Kurt Elling is a jazz singer in the purest sense of the term.
Like a Billy Eckstine or Sarah Vaughan, the jazz characteristics of Elling's art come from his singing more than his song selection. Like those two singers, Eckstine can improvise a vocal line, placing himself in rare company: the singer who is as much an instrumentalist as the guy on a horn.
And while there is no shortage of those who can caress the standards of the Great American Songbook, Elling (who plays Tuesday at Anthology in San Diego) has always moved beyond the classical canon, bringing rock, pop, R&B and more into the jazz fold through his interpretations.
His 1995 debut contained only one chestnut, Rodgers and Hart's "Wait Till You See Her," sprinkled among a bunch of originals and a cover of a Dave Brubeck song. His 11th album, the just-released "The Gate," contains no standards ---- but does have jazz versions of songs by Stevie Wonder, the Beatles, Earth Wind & Fire and prog-rock band King Crimson.
"I try to stick with things that I can sing with honesty," Elling said by phone last week from his home in New York. "I think I make most of my decisions pretty organically. I don't really have a more intellectualized approach. After the fact, I can sure talk about stuff a lot ---- but when I make decisions, I really just follow what sounds good to me.
"When something whispers into my ear, either from my memory or (something) I trip over by happenstance, if it's something I feel I can get behind emotionally, I'll usually try to follow up.
"I want it to be a quality piece of writing.

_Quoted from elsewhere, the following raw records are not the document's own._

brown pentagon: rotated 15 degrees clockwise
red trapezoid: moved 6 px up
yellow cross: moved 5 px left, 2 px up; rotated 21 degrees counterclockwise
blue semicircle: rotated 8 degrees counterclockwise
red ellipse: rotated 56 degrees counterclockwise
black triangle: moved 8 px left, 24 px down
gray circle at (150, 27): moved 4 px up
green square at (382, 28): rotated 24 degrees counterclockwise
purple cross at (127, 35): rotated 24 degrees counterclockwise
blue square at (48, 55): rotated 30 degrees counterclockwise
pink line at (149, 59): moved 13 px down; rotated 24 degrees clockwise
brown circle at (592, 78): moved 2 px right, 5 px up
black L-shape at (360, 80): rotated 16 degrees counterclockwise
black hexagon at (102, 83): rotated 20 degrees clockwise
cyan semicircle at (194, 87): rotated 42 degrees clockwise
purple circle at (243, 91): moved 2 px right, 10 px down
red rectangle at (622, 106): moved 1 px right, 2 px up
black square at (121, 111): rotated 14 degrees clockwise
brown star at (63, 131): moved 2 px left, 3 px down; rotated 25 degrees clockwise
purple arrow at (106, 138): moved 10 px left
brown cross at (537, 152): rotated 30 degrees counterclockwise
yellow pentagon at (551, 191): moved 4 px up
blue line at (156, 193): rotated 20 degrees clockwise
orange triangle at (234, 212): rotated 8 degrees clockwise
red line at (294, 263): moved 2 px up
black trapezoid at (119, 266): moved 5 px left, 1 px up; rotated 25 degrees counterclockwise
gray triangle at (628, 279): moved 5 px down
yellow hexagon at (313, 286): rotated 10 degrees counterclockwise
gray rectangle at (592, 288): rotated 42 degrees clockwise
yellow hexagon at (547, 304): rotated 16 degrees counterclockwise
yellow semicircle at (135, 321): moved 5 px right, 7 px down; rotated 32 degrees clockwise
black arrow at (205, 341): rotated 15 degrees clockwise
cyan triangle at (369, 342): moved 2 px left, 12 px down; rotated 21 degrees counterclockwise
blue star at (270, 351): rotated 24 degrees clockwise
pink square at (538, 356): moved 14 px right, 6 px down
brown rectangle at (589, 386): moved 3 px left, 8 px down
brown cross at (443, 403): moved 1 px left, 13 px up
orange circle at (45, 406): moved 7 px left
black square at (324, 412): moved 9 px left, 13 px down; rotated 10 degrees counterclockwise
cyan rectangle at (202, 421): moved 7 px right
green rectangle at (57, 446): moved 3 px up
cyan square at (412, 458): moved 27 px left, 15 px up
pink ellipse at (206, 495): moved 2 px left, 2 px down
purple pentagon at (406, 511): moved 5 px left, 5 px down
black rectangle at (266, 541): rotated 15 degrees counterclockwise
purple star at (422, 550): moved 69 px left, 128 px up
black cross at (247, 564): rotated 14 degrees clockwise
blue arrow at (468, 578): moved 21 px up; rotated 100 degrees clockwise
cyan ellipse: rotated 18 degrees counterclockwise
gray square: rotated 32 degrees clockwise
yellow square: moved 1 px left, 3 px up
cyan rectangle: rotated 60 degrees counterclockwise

It's got to be something that, even if it starts out a little silly or facetious, I can make it into something ---- or cover over the parts that aren't quite as strong somehow.
"I really do feel the process is the same as when I stick with a straight-up jazz repertoire."

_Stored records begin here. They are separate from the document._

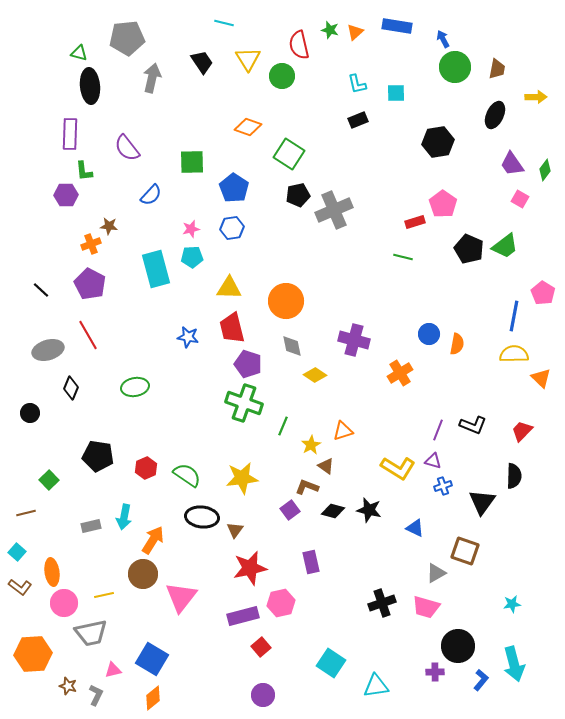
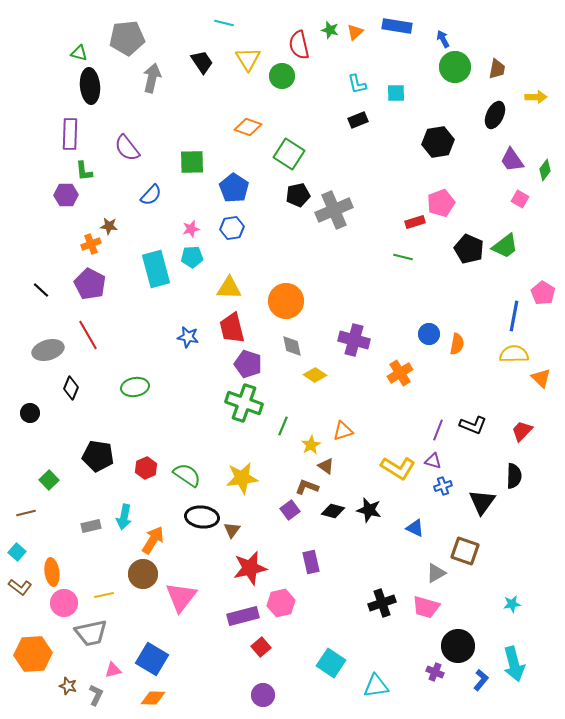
purple trapezoid at (512, 164): moved 4 px up
pink pentagon at (443, 204): moved 2 px left, 1 px up; rotated 16 degrees clockwise
brown triangle at (235, 530): moved 3 px left
purple cross at (435, 672): rotated 24 degrees clockwise
orange diamond at (153, 698): rotated 40 degrees clockwise
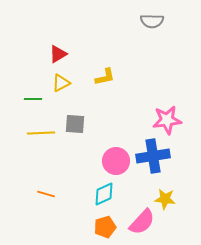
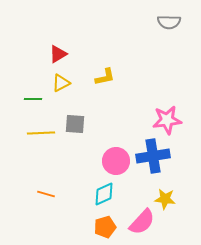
gray semicircle: moved 17 px right, 1 px down
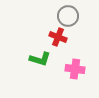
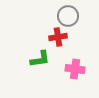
red cross: rotated 30 degrees counterclockwise
green L-shape: rotated 25 degrees counterclockwise
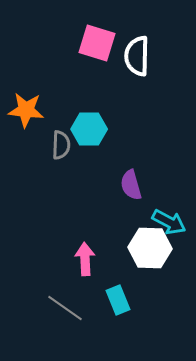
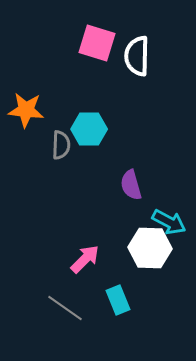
pink arrow: rotated 48 degrees clockwise
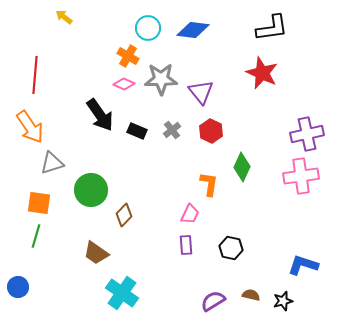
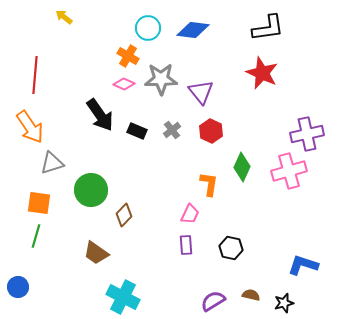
black L-shape: moved 4 px left
pink cross: moved 12 px left, 5 px up; rotated 8 degrees counterclockwise
cyan cross: moved 1 px right, 4 px down; rotated 8 degrees counterclockwise
black star: moved 1 px right, 2 px down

Elling also went out of his way to praise longtime musical director Laurence Hobgood for the choices that have shaped his recordings and career, saying the two men have "good shorthand" method of communication. "If it flies between us, then we go with it.
"In the case of 'Norwegian Wood' (on the new album), I remembered the song and I just started singing it with a kind of more contemporary way of singing that melody. Just having a little bit of a back beat under it and then just following the melody. I gave it to Laurence, and he came back with a bunch of brilliant harmonic ideas and then we got to work and polished it off."
The cover of the Earth Wind & Fire song "After the Love Has Gone" on the new CD was Hobgood's idea, Elling said.
"Since we were going with this more pop-oriented vein, he said we should do this as a slow waltz. I knew how it was going right away."
Echoing what jazz guitarist Charlie Hunter told the North County Times last year, Elling said the business side of jazz is getting tougher and tougher.
"A lot of people are having a hard time, and I know the industry is basically dissolving and trying to re-form. We're not getting the same return out of touring in terms of record sales we used to get."
Besides those who download pirated copies of albums for free, Elling said legitimate sales are also hurt by the overwhelming availability of free music via streaming Internet radio stations and even satellite radio.
"The problem is that between people just stealing music and people streaming it in different ways, people are being inundated with so much information and so much music that you have an entirely new landscape that you have to negotiate in order to reach the listener.
"At the same time, there are opportunities. I'm lucky that I enjoy touring as much as I do. I'm not going to make a living just making records."